[Stored data entries]
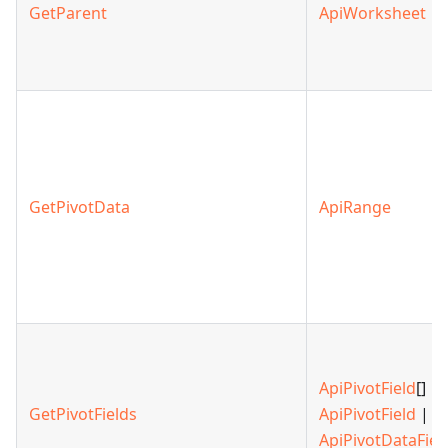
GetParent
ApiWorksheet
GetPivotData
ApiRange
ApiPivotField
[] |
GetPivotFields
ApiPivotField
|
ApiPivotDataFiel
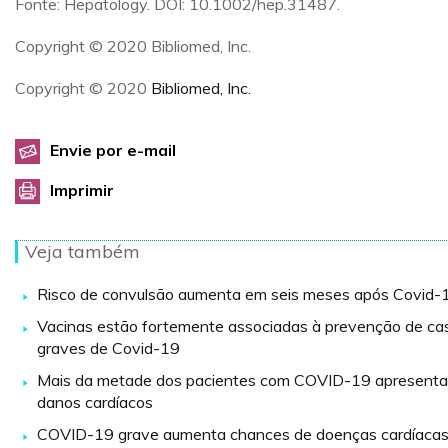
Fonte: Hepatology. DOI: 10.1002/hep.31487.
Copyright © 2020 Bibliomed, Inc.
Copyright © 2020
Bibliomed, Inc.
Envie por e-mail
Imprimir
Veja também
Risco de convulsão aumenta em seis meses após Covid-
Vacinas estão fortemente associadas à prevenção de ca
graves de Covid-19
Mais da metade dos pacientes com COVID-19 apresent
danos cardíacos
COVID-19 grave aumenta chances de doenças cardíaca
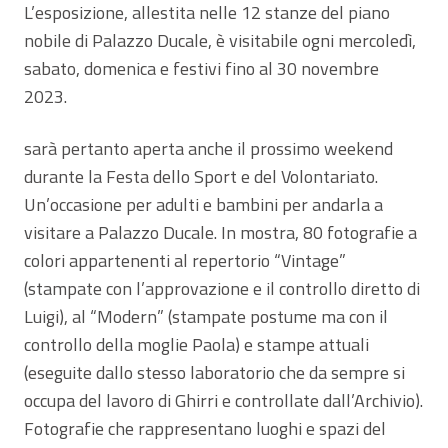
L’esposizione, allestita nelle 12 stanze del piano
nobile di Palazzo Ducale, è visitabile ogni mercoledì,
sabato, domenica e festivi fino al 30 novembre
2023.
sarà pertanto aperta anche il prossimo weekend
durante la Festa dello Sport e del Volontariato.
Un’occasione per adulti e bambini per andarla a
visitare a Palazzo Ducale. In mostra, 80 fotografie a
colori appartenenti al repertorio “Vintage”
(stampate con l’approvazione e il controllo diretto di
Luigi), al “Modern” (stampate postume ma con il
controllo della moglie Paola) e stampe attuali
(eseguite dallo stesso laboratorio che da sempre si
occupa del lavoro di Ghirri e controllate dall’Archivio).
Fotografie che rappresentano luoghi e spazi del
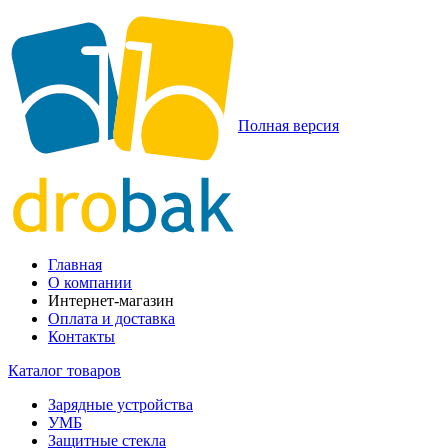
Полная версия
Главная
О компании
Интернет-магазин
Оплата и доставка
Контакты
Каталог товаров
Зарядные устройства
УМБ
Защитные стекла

* * *

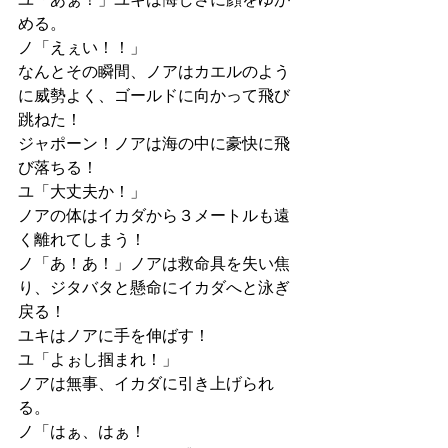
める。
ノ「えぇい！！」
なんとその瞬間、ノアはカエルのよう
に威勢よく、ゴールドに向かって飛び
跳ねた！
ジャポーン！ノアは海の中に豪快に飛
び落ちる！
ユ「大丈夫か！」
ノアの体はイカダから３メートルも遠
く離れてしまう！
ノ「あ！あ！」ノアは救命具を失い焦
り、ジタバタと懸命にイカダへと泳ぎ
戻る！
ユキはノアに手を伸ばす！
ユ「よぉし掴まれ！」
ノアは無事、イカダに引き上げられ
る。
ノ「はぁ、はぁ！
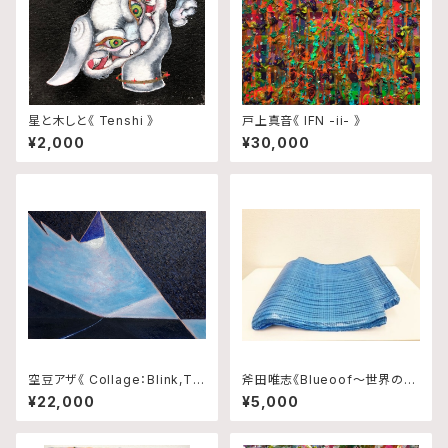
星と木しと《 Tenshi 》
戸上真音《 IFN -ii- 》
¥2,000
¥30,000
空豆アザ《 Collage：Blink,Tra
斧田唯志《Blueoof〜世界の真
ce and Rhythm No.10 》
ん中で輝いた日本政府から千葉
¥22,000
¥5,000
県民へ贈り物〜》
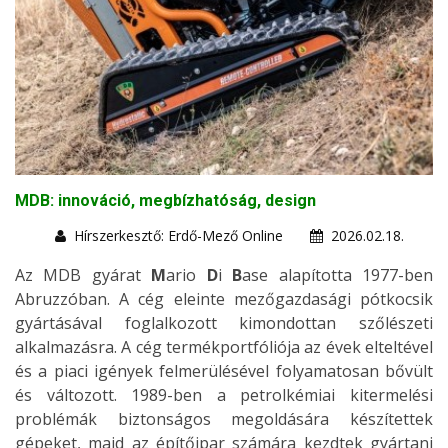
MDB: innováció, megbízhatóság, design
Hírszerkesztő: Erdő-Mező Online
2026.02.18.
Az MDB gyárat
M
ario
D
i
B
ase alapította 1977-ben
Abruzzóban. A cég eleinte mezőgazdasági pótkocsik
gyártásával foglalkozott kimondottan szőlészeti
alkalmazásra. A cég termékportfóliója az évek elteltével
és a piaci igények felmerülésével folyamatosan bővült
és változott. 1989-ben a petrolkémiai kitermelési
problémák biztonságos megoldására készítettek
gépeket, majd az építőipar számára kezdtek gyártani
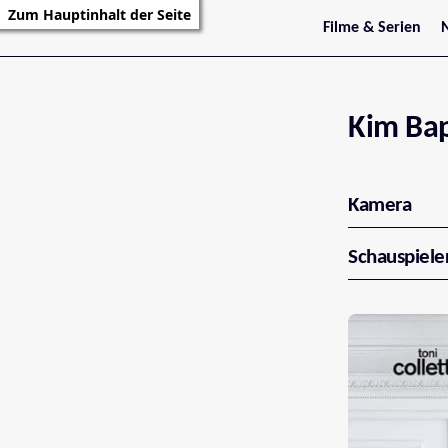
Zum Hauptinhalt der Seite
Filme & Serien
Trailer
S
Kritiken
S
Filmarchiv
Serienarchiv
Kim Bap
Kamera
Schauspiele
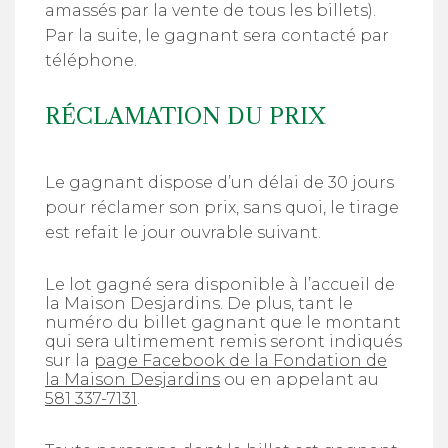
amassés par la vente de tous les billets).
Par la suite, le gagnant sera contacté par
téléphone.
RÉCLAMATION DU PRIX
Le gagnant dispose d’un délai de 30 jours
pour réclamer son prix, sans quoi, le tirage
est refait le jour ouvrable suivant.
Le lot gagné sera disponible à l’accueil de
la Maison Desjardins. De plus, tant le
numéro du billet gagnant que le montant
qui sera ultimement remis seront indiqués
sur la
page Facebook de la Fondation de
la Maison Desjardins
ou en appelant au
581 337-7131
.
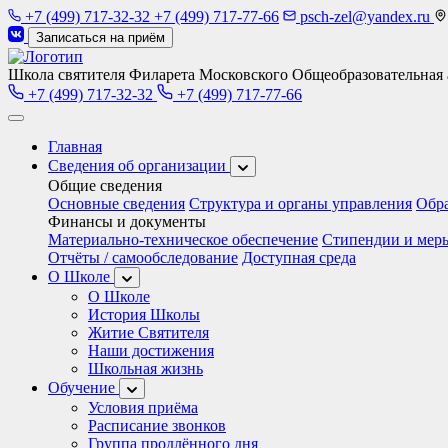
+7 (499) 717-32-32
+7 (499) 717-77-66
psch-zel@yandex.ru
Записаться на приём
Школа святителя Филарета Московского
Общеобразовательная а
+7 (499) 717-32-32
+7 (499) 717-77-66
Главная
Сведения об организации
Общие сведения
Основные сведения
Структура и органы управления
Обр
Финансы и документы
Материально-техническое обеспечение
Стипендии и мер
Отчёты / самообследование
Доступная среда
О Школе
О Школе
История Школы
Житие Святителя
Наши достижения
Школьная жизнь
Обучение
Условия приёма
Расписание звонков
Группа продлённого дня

==

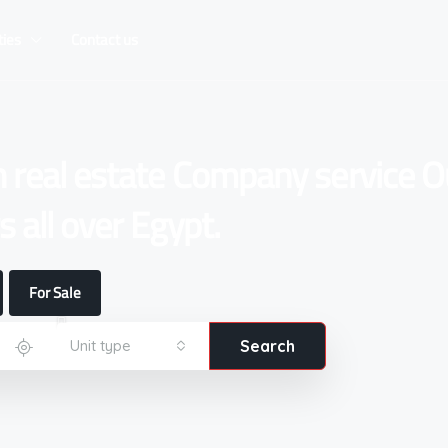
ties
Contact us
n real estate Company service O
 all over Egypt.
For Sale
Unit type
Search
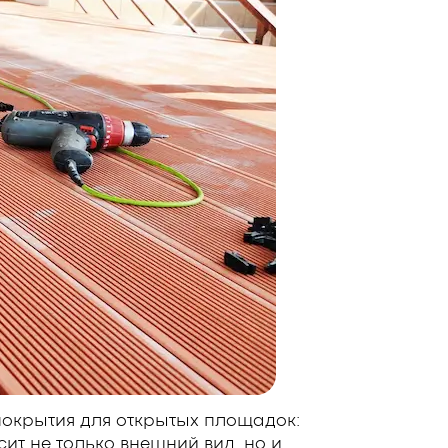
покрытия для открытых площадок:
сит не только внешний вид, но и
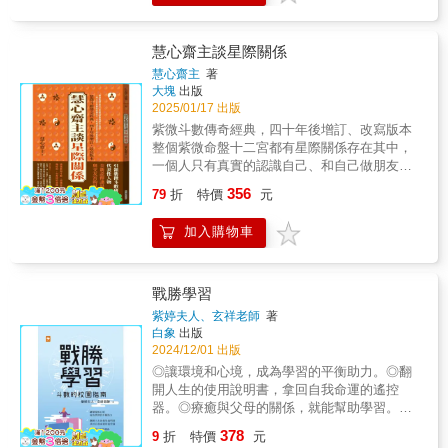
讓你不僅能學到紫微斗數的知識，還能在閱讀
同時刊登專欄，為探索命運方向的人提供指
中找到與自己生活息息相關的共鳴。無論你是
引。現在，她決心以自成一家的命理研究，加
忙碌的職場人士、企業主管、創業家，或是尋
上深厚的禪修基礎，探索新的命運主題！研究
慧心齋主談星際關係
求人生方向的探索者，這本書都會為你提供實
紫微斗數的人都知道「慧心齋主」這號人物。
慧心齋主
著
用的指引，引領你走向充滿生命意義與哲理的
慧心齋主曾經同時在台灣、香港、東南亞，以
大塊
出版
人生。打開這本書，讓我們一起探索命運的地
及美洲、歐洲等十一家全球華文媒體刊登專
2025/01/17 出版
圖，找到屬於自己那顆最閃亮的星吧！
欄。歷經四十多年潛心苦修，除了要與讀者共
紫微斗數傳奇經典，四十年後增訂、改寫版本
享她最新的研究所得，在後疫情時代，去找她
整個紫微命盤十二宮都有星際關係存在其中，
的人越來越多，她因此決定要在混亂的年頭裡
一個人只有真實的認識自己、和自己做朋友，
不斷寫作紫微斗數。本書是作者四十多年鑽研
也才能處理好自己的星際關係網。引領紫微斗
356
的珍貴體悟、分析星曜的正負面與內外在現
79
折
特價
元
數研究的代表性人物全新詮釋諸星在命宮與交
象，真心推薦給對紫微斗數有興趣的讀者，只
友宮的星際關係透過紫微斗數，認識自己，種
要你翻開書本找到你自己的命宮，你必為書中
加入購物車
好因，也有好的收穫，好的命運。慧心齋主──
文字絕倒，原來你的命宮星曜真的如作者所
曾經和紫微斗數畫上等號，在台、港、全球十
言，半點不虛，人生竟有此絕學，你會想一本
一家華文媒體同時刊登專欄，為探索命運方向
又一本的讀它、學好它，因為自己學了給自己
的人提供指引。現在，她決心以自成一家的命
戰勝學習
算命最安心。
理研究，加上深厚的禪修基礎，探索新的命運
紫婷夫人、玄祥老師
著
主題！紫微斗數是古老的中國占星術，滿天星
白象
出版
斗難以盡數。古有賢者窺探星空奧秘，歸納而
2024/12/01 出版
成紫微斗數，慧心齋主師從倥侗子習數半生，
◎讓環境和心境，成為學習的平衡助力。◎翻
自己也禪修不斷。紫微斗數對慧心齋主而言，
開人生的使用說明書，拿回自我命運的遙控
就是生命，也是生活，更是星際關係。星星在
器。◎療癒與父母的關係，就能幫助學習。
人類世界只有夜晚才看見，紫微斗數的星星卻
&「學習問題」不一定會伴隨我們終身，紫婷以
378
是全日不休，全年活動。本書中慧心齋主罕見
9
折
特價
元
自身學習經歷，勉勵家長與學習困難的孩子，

→ Exercise prompt
Scan the records above for the string "aumenta", then copy each line where it turns up.

→ Response to the exercise
Risco de convulsão aumenta em seis meses após Covid-
COVID-19 grave aumenta chances de doenças cardíaca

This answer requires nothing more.